Data extracted from a collection:
════════════════════

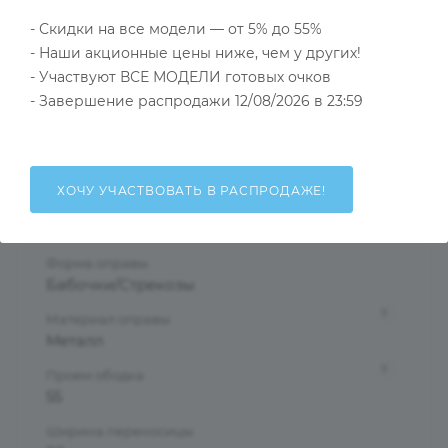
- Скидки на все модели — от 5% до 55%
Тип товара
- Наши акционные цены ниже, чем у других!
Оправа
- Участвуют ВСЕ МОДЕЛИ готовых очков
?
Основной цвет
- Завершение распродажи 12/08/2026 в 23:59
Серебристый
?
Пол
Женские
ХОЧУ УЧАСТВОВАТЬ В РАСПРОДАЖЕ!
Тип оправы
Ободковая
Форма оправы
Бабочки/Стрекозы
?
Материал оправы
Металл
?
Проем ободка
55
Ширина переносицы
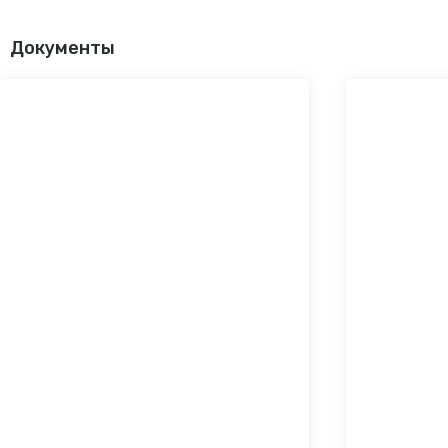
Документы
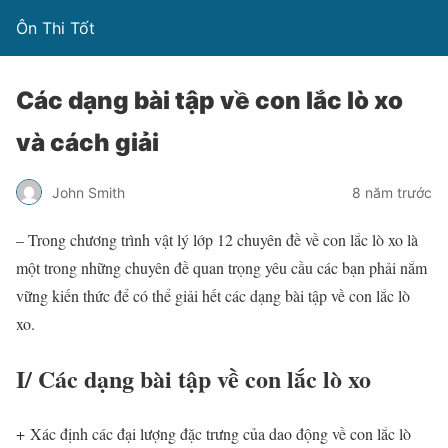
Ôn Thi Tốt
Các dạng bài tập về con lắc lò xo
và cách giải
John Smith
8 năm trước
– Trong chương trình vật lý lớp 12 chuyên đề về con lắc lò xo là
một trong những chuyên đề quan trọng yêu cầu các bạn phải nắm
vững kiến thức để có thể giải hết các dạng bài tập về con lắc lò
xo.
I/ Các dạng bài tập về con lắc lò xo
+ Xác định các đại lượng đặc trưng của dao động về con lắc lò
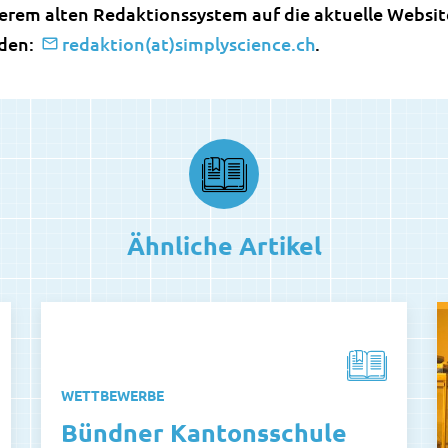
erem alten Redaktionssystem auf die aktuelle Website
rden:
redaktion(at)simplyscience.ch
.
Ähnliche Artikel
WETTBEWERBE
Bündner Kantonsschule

════════════════════

**HOW TO COMPLETE THIS TASK**
Exactness is what counts here: copy each entry as given and omit its pictures.

**TASK RESULT**
- Скидки на все модели — от 5% до 55%
Тип товара
- Наши акционные цены ниже, чем у других!
Оправа
- Участвуют ВСЕ МОДЕЛИ готовых очков
?
Основной цвет
- Завершение распродажи 12/08/2026 в 23:59
Серебристый
?
Пол
Женские
ХОЧУ УЧАСТВОВАТЬ В РАСПРОДАЖЕ!
Тип оправы
Ободковая
Форма оправы
Бабочки/Стрекозы
?
Материал оправы
Металл
?
Проем ободка
55
Ширина переносицы
Документы
Ôn Thi Tốt
Các dạng bài tập về con lắc lò xo
và cách giải
John Smith
8 năm trước
– Trong chương trình vật lý lớp 12 chuyên đề về con lắc lò xo là
một trong những chuyên đề quan trọng yêu cầu các bạn phải nắm
vững kiến thức để có thể giải hết các dạng bài tập về con lắc lò
xo.
I/ Các dạng bài tập về con lắc lò xo
+ Xác định các đại lượng đặc trưng của dao động về con lắc lò
erem alten Redaktionssystem auf die aktuelle Website
rden:
redaktion(at)simplyscience.ch
.
Ähnliche Artikel
WETTBEWERBE
Bündner Kantonsschule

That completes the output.